Friday, March 14, 2008
If you leave me now
You'll take away the biggest part of me
Ooo oh, no, baby please don't go
And if you leave me now
You'll take away the very heart of me
Ooo oh, no, baby please don't go.
Ooo, oh, girl, I just want you to stay
(Peter Cetera, 1976)
I mentioned in my Thankful Thursday post yesterday that Ashley has a new intervener at school. Also known as a one-to-one instructional assistant, Mary Beth will be Ashley’s eyes and ears during the school day. The transition from Amy, the previous intervener, to Mary Beth, was handled extremely well by my school district. Amy remains in the same classroom as the “classroom instructional assistant”. That means she will be around as Ashley adjusts to Mary Beth, and if Mary Beth has any questions, Amy is always available to answer them. For once, Ashley did not have a support person just disappear one day to be replaced by someone new the next – a situation that happens often to our children with significant disabilities.
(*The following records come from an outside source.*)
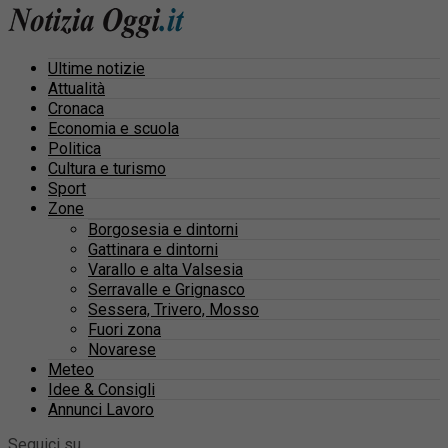
Ultime notizie
Attualità
Cronaca
Economia e scuola
Politica
Cultura e turismo
Sport
Zone
Borgosesia e dintorni
Gattinara e dintorni
Varallo e alta Valsesia
Serravalle e Grignasco
Sessera, Trivero, Mosso
Fuori zona
Novarese
Meteo
Idee & Consigli
Annunci Lavoro
Seguici su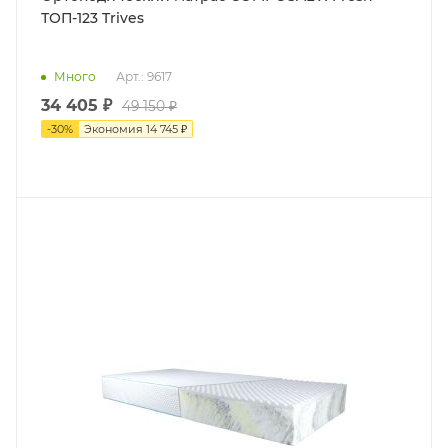
ТОП-123 Trives
Много
Арт.: 9617
34 405 ₽
49 150 ₽
-
30
%
Экономия
14 745 ₽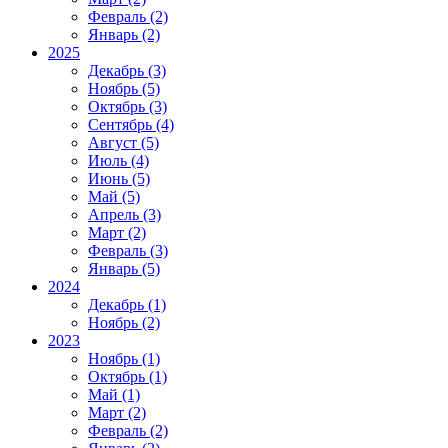
Февраль (2)
Январь (2)
2025
Декабрь (3)
Ноябрь (5)
Октябрь (3)
Сентябрь (4)
Август (5)
Июль (4)
Июнь (5)
Май (5)
Апрель (3)
Март (2)
Февраль (3)
Январь (5)
2024
Декабрь (1)
Ноябрь (2)
2023
Ноябрь (1)
Октябрь (1)
Май (1)
Март (2)
Февраль (2)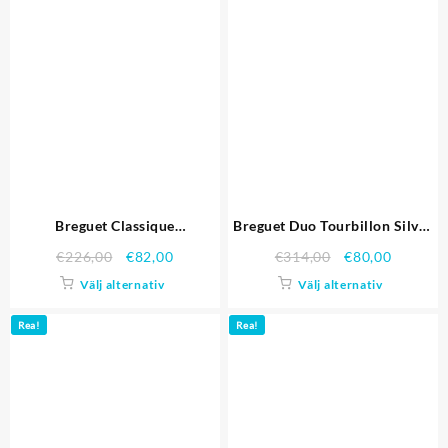
Breguet Classique
Breguet Duo Tourbillon Silver
Komplikationer Rose Gold
Case White Dial svarta
€
226,00
€
82,00
€
314,00
€
80,00
Case svart läderrem 80156
läderarmband 622.622 Replika
Välj alternativ
Välj alternativ
Klockor
Rea!
Rea!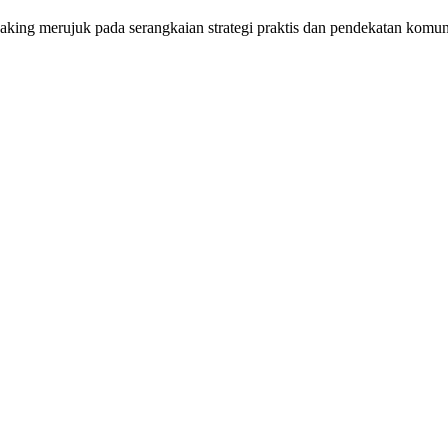
aking merujuk pada serangkaian strategi praktis dan pendekatan kom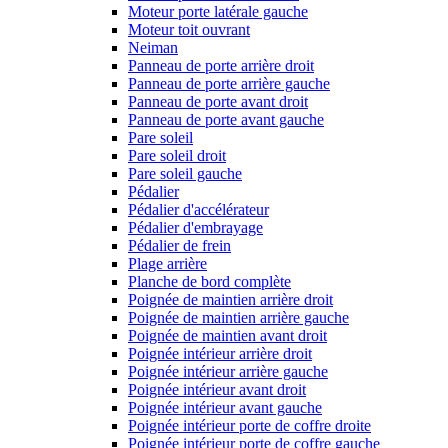
Moteur porte latérale gauche
Moteur toit ouvrant
Neiman
Panneau de porte arrière droit
Panneau de porte arrière gauche
Panneau de porte avant droit
Panneau de porte avant gauche
Pare soleil
Pare soleil droit
Pare soleil gauche
Pédalier
Pédalier d'accélérateur
Pédalier d'embrayage
Pédalier de frein
Plage arrière
Planche de bord complète
Poignée de maintien arrière droit
Poignée de maintien arrière gauche
Poignée de maintien avant droit
Poignée intérieur arrière droit
Poignée intérieur arrière gauche
Poignée intérieur avant droit
Poignée intérieur avant gauche
Poignée intérieur porte de coffre droite
Poignée intérieur porte de coffre gauche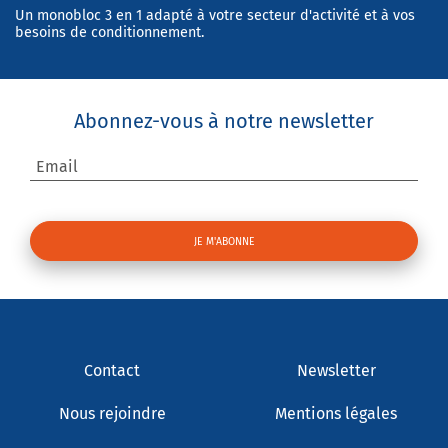
Un monobloc 3 en 1 adapté à votre secteur d'activité et à vos
besoins de conditionnement.
Abonnez-vous à notre newsletter
Email
Contact
Newsletter
Nous rejoindre
Mentions légales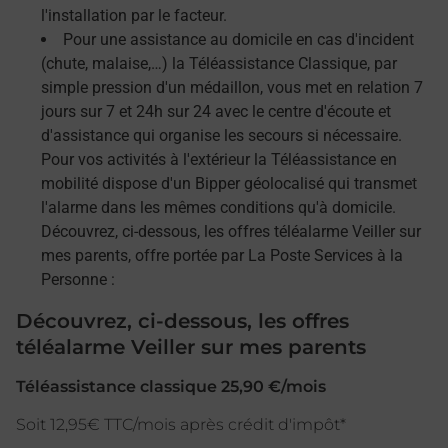
l'installation par le facteur.
Pour une assistance au domicile en cas d'incident
(chute, malaise,…) la Téléassistance Classique, par
simple pression d'un médaillon, vous met en relation 7
jours sur 7 et 24h sur 24 avec le centre d'écoute et
d'assistance qui organise les secours si nécessaire.
Pour vos activités à l'extérieur la Téléassistance en
mobilité dispose d'un Bipper géolocalisé qui transmet
l'alarme dans les mêmes conditions qu'à domicile.
Découvrez, ci-dessous, les offres téléalarme Veiller sur
mes parents, offre portée par La Poste Services à la
Personne :
Découvrez, ci-dessous, les offres
téléalarme Veiller sur mes parents
Téléassistance classique 25,90 €/mois
Soit 12,95€ TTC/mois après crédit d'impôt*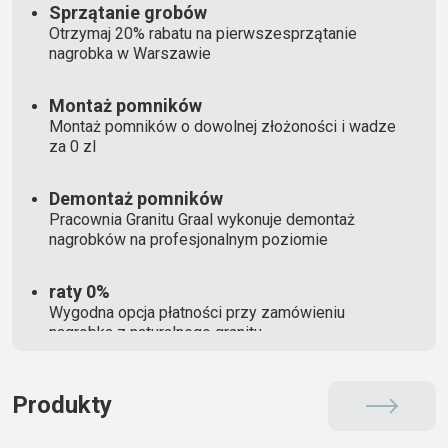
Sprzątanie grobów
Otrzymaj 20% rabatu na pierwszesprzątanie
nagrobka w Warszawie
Montaż pomników
Montaż pomników o dowolnej złożoności i wadze
za 0 zl
Demontaż pomników
Pracownia Granitu Graal wykonuje demontaż
nagrobków na profesjonalnym poziomie
raty 0%
Wygodna opcja płatności przy zamówieniu
nagrobka z naturalnego granitu
Produkty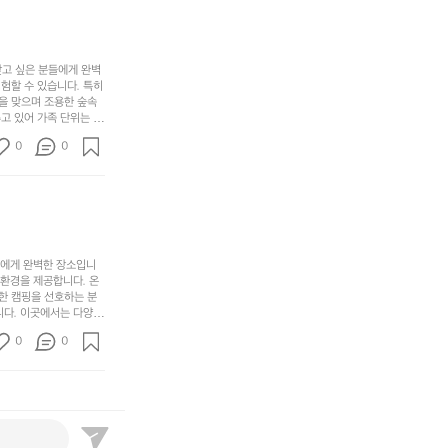
치
여
김하였습니다. 인기 정
자
색
암
기
연
감
막
에
스
사
커
자
럽
이
찾고 싶은 분들에게 완벽
튼
리
할 수 있습니다. 특히 
게
의
을
를
을 맞으며 조용한 숲속
이
아
조
잡
고 있어 가족 단위는 물
어
주
용
았
티비티를 즐길 수 있는
주
미
0
0
 캠프파이어를 즐기며 별
히
는
는
묘
최우선으로 생각하고 있으
내
데
미가 됩니다. 자연과의
R
한
리
정
추천드립니다. 지금 바로
I
밸
듯
말
D
런
이.
시
G
스
P
원
E
가
o
들에게 완벽한 장소입니
하
M
존
 환경을 제공합니다. 온
l
고
O
한 캠핑을 선호하는 분
재
a
경
다. 이곳에서는 다양한 
U
합
r
치
도 즐길 수 있어 바쁜
N
니
t
0
도
0
 제공합니다.  온길 캠
T
다.
e
좋
운 자연 경관은 언제 가
A
예
소리에 귀 기울이며 하루
c
네
I
를
®
요
N
들
W
서
G
자
i
해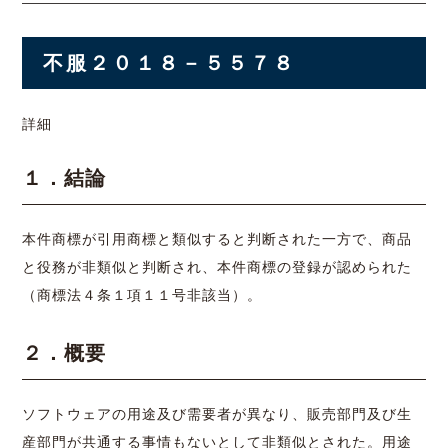
不服２０１８－５５７８
詳細
１．結論
本件商標が引用商標と類似すると判断された一方で、商品
と役務が非類似と判断され、本件商標の登録が認められた
（商標法４条１項１１号非該当）。
２．概要
ソフトウェアの用途及び需要者が異なり、販売部門及び生
産部門が共通する事情もないとして非類似とされた。用途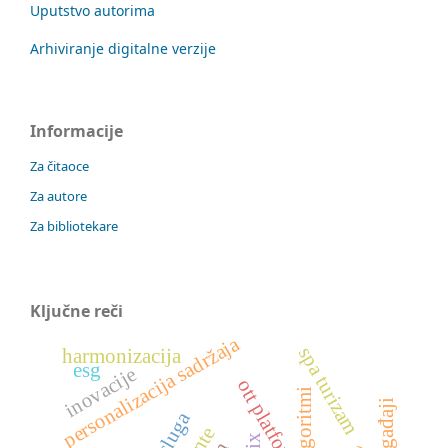
Uputstvo autorima
Arhiviranje digitalne verzije
Informacije
Za čitaoce
Za autore
Za bibliotekare
Ključne reči
personalizacija sadržaja
spa turizam
harmonizacija
esg
inovacije
ott platforme
algoritmi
Preparing our children with significant disabilities for these transitions can be a difficult task, especially when the transition occurs quickly. How do you explain to a young child who lives more in a concrete frame of mind that one of the special people in their life is moving on? How do you explain that someone new will be taking over? How do you help your child develop a positive relationship with the new support person when they have a tough time understanding where the old support person went?
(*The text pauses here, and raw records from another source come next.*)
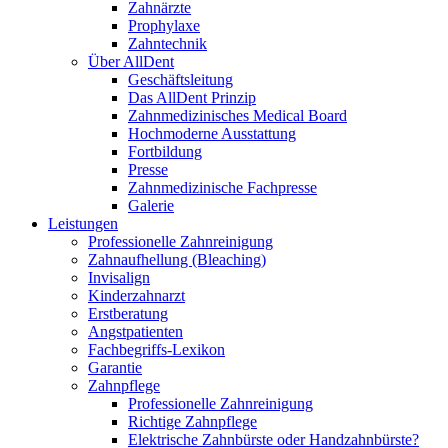
Zahnärzte
Prophylaxe
Zahntechnik
Über AllDent
Geschäftsleitung
Das AllDent Prinzip
Zahnmedizinisches Medical Board
Hochmoderne Ausstattung
Fortbildung
Presse
Zahnmedizinische Fachpresse
Galerie
Leistungen
Professionelle Zahnreinigung
Zahnaufhellung (Bleaching)
Invisalign
Kinderzahnarzt
Erstberatung
Angstpatienten
Fachbegriffs-Lexikon
Garantie
Zahnpflege
Professionelle Zahnreinigung
Richtige Zahnpflege
Elektrische Zahnbürste oder Handzahnbürste?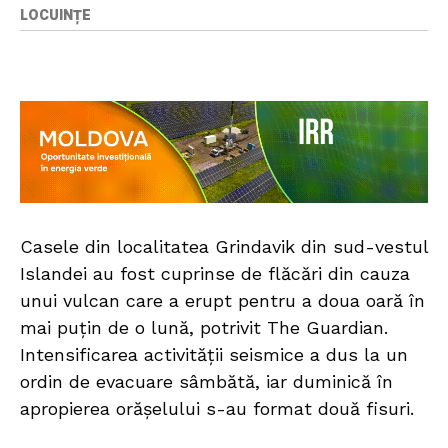
LOCUINȚE
Casele din localitatea Grindavik din sud-vestul
Islandei au fost cuprinse de flăcări din cauza
unui vulcan care a erupt pentru a doua oară în
mai puțin de o lună, potrivit The Guardian.
Intensificarea activității seismice a dus la un
ordin de evacuare sâmbătă, iar duminică în
apropierea orășelului s-au format două fisuri.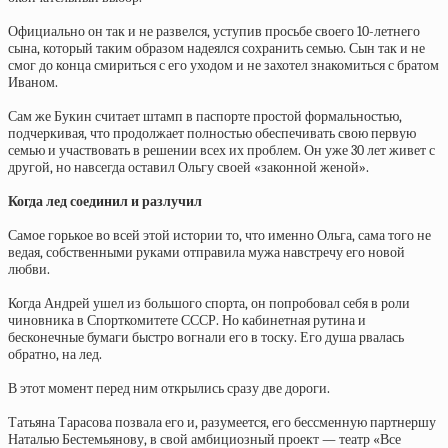
Официально он так и не развелся, уступив просьбе своего 10-летнего
сына, который таким образом надеялся сохранить семью. Сын так и не
смог до конца смириться с его уходом и не захотел знакомиться с братом
Иваном.
Сам же Букин считает штамп в паспорте простой формальностью,
подчеркивая, что продолжает полностью обеспечивать свою первую
семью и участвовать в решении всех их проблем. Он уже 30 лет живет с
другой, но навсегда оставил Ольгу своей «законной женой».
Когда лед соединил и разлучил
Самое горькое во всей этой истории то, что именно Ольга, сама того не
ведая, собственными руками отправила мужа навстречу его новой
любви.
Когда Андрей ушел из большого спорта, он попробовал себя в роли
чиновника в Спорткомитете СССР. Но кабинетная рутина и
бесконечные бумаги быстро вогнали его в тоску. Его душа рвалась
обратно, на лед.
В этот момент перед ним открылись сразу две дороги.
Татьяна Тарасова позвала его и, разумеется, его бессменную партнершу
Наталью Бестемьянову, в свой амбициозный проект — театр «Все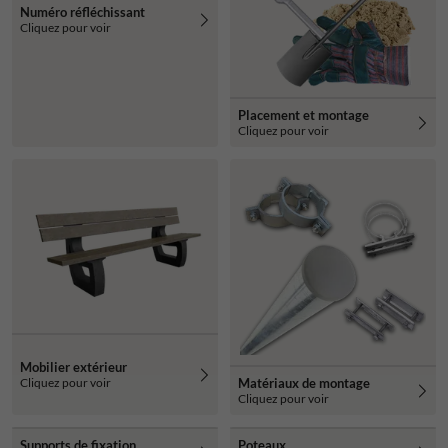
Numéro réfléchissant
Cliquez pour voir
Placement et montage
Cliquez pour voir
Mobilier extérieur
Cliquez pour voir
Matériaux de montage
Cliquez pour voir
Supports de fixation
Poteaux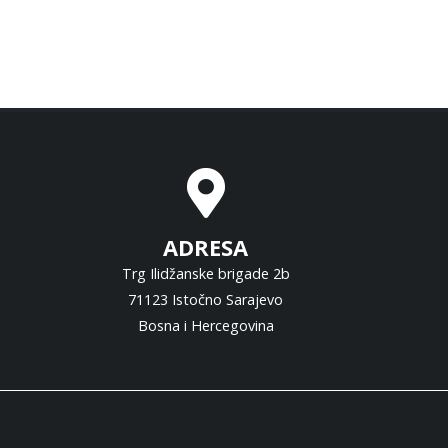
ADRESA
Trg Ilidžanske brigade 2b
71123 Istočno Sarajevo
Bosna i Hercegovina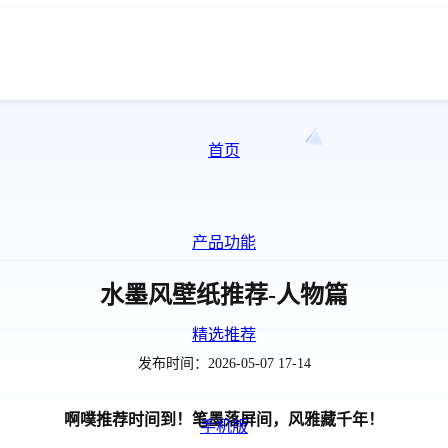
首页
产品功能
水墨风壁纸推荐-人物篇
精选推荐
发布时间：2026-05-07 17-14
啊噗推荐时间到！笔墨落屏间，风雅藏千年！
手机版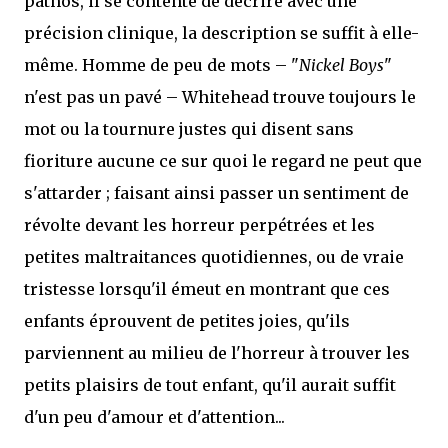
pathos, il se contente de décrire avec une
précision clinique, la description se suffit à elle-
même. Homme de peu de mots – "
Nickel Boys
"
n'est pas un pavé – Whitehead trouve toujours le
mot ou la tournure justes qui disent sans
fioriture aucune ce sur quoi le regard ne peut que
s'attarder ; faisant ainsi passer un sentiment de
révolte devant les horreur perpétrées et les
petites maltraitances quotidiennes, ou de vraie
tristesse lorsqu'il émeut en montrant que ces
enfants éprouvent de petites joies, qu'ils
parviennent au milieu de l'horreur à trouver les
petits plaisirs de tout enfant, qu'il aurait suffit
d'un peu d'amour et d'attention...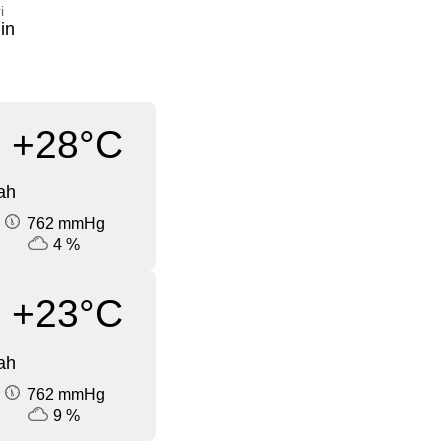
i
in
+28°C
ah
762 mmHg
4 %
+23°C
ah
762 mmHg
9 %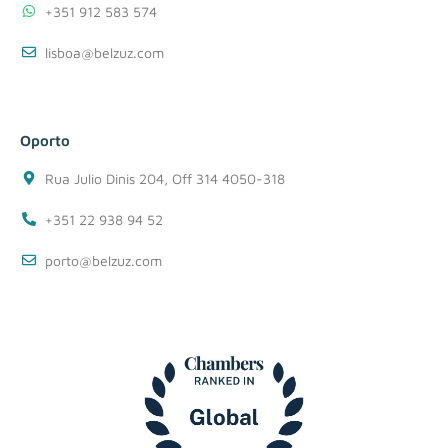
+351 912 583 574
lisboa@belzuz.com
Oporto
Rua Julio Dinis 204, Off 314 4050-318
+351 22 938 94 52
porto@belzuz.com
What about family and friends that move away, especially if the distance is so great that seeing the departing person will happen very infrequently if at all? And, how will I explain to Ashley when her beloved brother, Chip, goes off to college? I can’t think of a picture symbol that would explain those concepts.
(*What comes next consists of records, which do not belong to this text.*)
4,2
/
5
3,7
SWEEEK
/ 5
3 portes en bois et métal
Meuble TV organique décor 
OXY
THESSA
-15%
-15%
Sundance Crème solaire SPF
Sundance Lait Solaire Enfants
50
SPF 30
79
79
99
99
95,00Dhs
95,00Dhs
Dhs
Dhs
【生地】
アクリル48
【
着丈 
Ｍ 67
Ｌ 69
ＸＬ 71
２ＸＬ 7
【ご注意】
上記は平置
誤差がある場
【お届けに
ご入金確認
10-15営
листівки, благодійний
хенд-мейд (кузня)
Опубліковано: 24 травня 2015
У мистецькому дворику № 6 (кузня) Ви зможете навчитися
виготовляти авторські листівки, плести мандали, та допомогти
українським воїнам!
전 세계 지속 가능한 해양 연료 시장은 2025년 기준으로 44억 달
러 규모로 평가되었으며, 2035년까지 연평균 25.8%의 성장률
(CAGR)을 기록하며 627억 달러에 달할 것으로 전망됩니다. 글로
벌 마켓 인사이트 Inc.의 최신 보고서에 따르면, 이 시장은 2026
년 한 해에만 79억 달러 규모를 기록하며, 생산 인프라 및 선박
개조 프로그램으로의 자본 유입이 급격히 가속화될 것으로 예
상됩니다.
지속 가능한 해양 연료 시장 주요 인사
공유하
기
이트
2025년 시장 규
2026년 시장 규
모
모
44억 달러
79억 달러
Often, for typically developing children, letters and phone calls can be exchanged after a transition. Parents of typically developing children may struggle with explaining the transition, but words can usually be found. What happens to the child who can’t hear the words or can’t understand the words?
It’s obvious from this post that I have more questions than answers. If any of my readers have suggestions or just wish to share their experiences with transitions, I would love to hear what you have to say.